§ Data extract
----

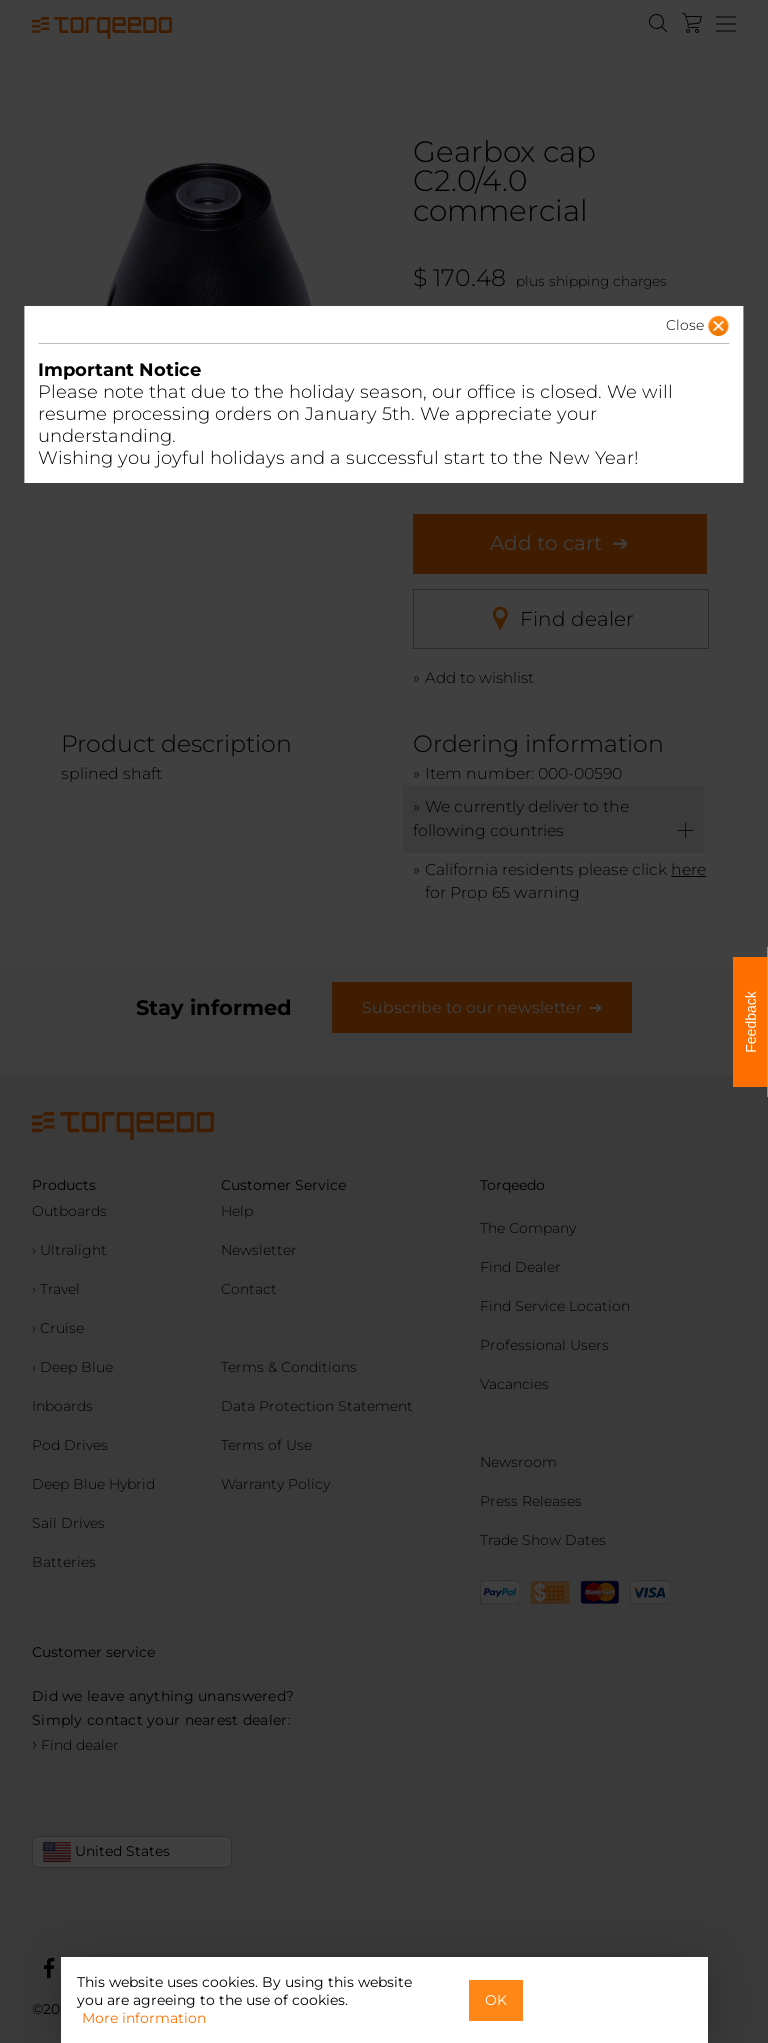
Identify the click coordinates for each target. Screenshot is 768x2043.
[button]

----

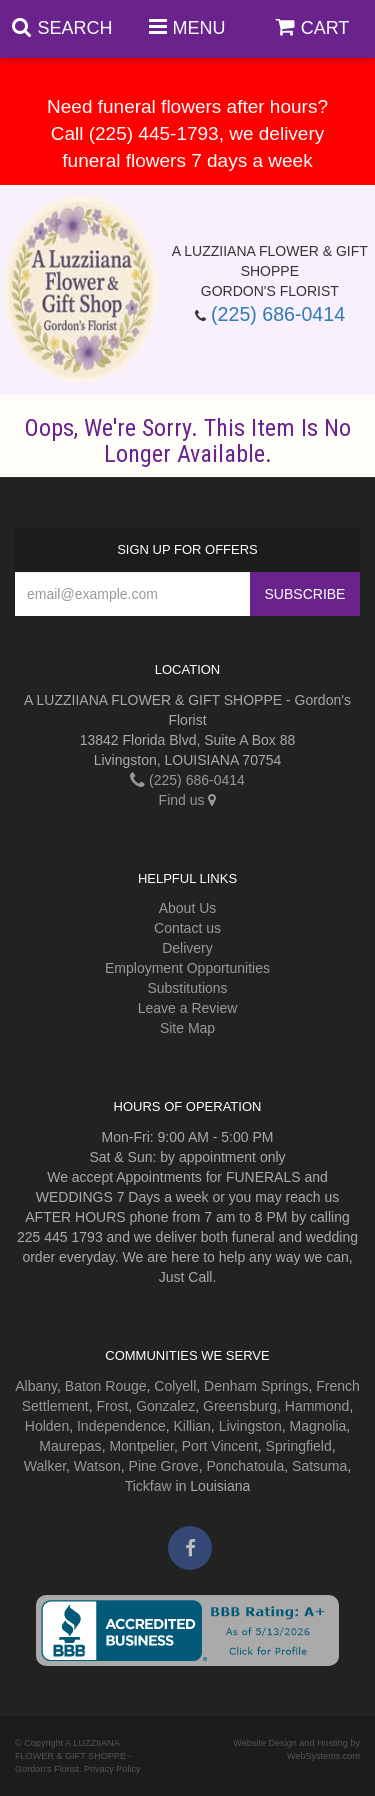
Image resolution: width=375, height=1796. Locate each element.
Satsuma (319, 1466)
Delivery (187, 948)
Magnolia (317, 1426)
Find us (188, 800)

----

§ Your instructions
Here the job is to set down exactly the lines of the material above that fall between the one with "Image resolution: width=375, height=1796." and the one with "Find us (188, 800)", inclusive, and nothing beyond them.

§ Exercise response
Image resolution: width=375, height=1796. Locate each element.
Satsuma (319, 1466)
Delivery (187, 948)
Magnolia (317, 1426)
Find us (188, 800)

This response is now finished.